Begin at the line below that contains "Toyota khuyến mại tháng 8: Tiếp sức". Repeat it and all remaining lines of the records exactly.
◆ ◆ ◆ ◆ ◆ ◆ ◆
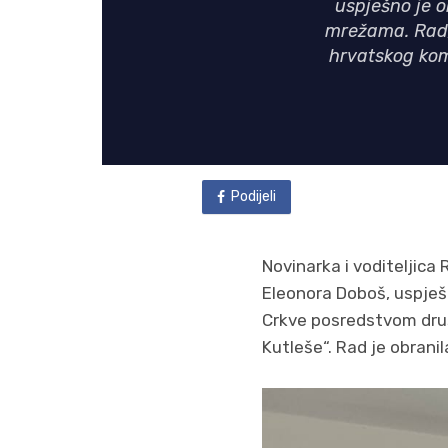
uspješno je o
mrežama. Rad,
hrvatskog kom
Podijeli
Novinarka i voditeljica 
Eleonora Doboš, uspješ
Crkve posredstvom druš
Kutleše“. Rad je obranil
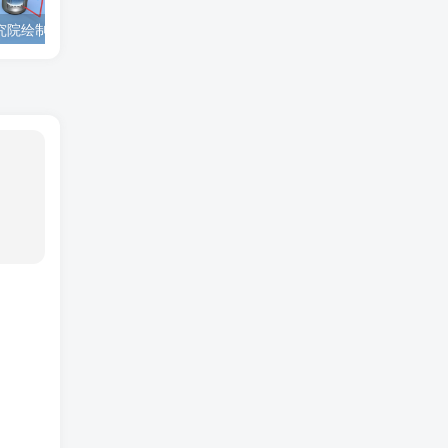
为西安高新技术研究院绘制的插图中稿啦！
为上海微系统与信息技术研究所绘制的nature宣传图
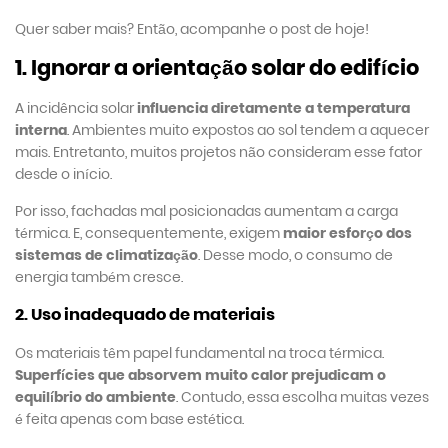
Quer saber mais? Então, acompanhe o post de hoje!
1. Ignorar a orientação solar do edifício
A incidência solar
influencia diretamente a temperatura
interna
. Ambientes muito expostos ao sol tendem a aquecer
mais. Entretanto, muitos projetos não consideram esse fator
desde o início.
Por isso, fachadas mal posicionadas aumentam a carga
térmica. E, consequentemente, exigem
maior esforço dos
sistemas de climatização
. Desse modo, o consumo de
energia também cresce.
2. Uso inadequado de materiais
Os materiais têm papel fundamental na troca térmica.
Superfícies que absorvem muito calor prejudicam o
equilíbrio do ambiente
. Contudo, essa escolha muitas vezes
é feita apenas com base estética.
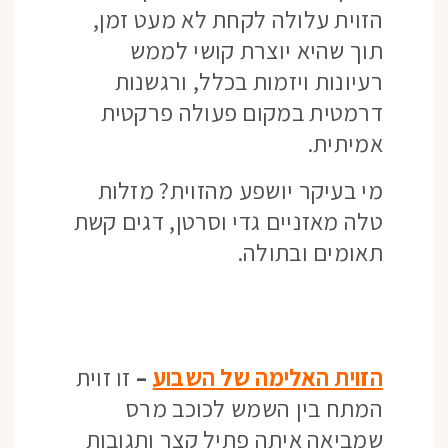
הזוית עלולה לקחת לא מעט זמן,
תוך שהיא יוצרת קושי לממש
רעיונות ויזמות בכלל, ורגשנות
דרמטית במקום פעולה פרקטית
אמיתית.
מי בעיקר יושפע מהזוית? מזלות
טלה מאזניים גדי וסרטן, דגים קשת
תאומים ובתולה.
הזוית האלימה של השבוע
–
זו זוית
המתח בין השמש לכוכב מרס
שמביאה איתה פתיל קצר ותגובות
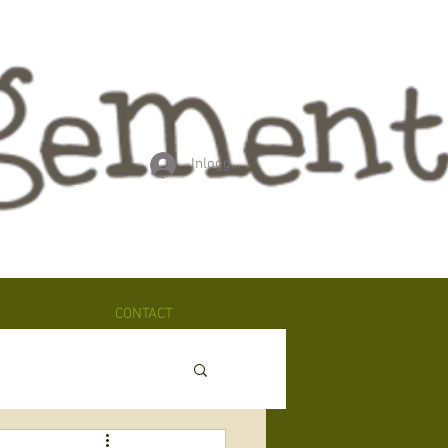
Inloggen
CONTACT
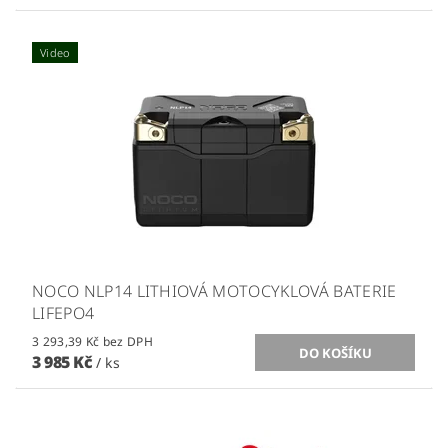
Video
NOCO NLP14 LITHIOVÁ MOTOCYKLOVÁ BATERIE
LIFEPO4
3 293,39 Kč bez DPH
3 985 Kč
/ ks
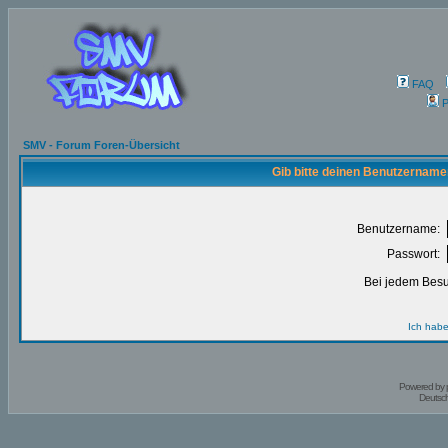
FAQ
P
SMV - Forum Foren-Übersicht
Gib bitte deinen Benutzername
Benutzername:
Passwort:
Bei jedem Besu
Ich habe
Powered by
Deutsc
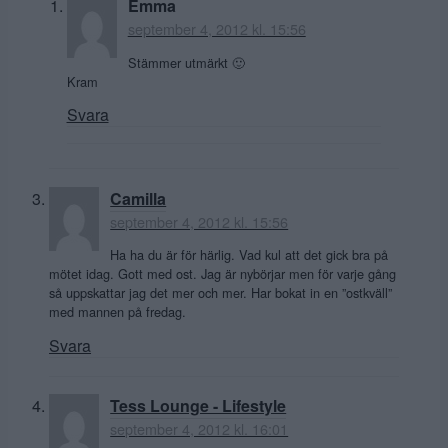
Emma
september 4, 2012 kl. 15:56
Stämmer utmärkt 🙂
Kram
Svara
Camilla
september 4, 2012 kl. 15:56
Ha ha du är för härlig. Vad kul att det gick bra på
mötet idag. Gott med ost. Jag är nybörjar men för varje gång
så uppskattar jag det mer och mer. Har bokat in en ”ostkväll”
med mannen på fredag.
Svara
Tess Lounge - Lifestyle
september 4, 2012 kl. 16:01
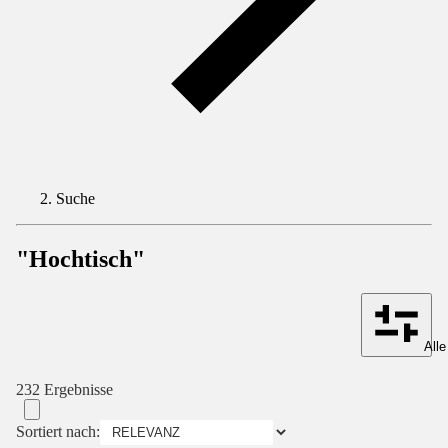
Suche
"Hochtisch"
Alle
232 Ergebnisse
Sortiert nach:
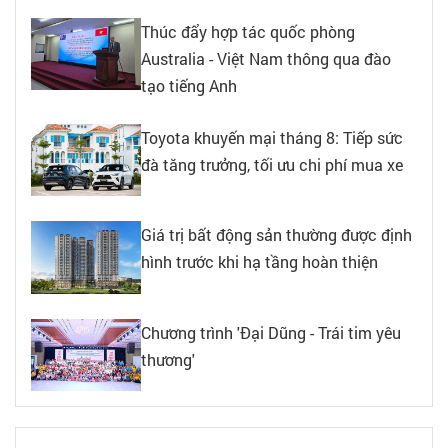
Thúc đẩy hợp tác quốc phòng
Australia - Việt Nam thông qua đào
tạo tiếng Anh
Toyota khuyến mại tháng 8: Tiếp sức
đà tăng trưởng, tối ưu chi phí mua xe
Giá trị bất động sản thường được định
hình trước khi hạ tầng hoàn thiện
Chương trình 'Đại Dũng - Trái tim yêu
thương'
◆ ◆ ◆ ◆ ◆ ◆ ◆
◆ RESPONSE TO THIS TASK:
Toyota khuyến mại tháng 8: Tiếp sức
đà tăng trưởng, tối ưu chi phí mua xe
Giá trị bất động sản thường được định
hình trước khi hạ tầng hoàn thiện
Chương trình 'Đại Dũng - Trái tim yêu
thương'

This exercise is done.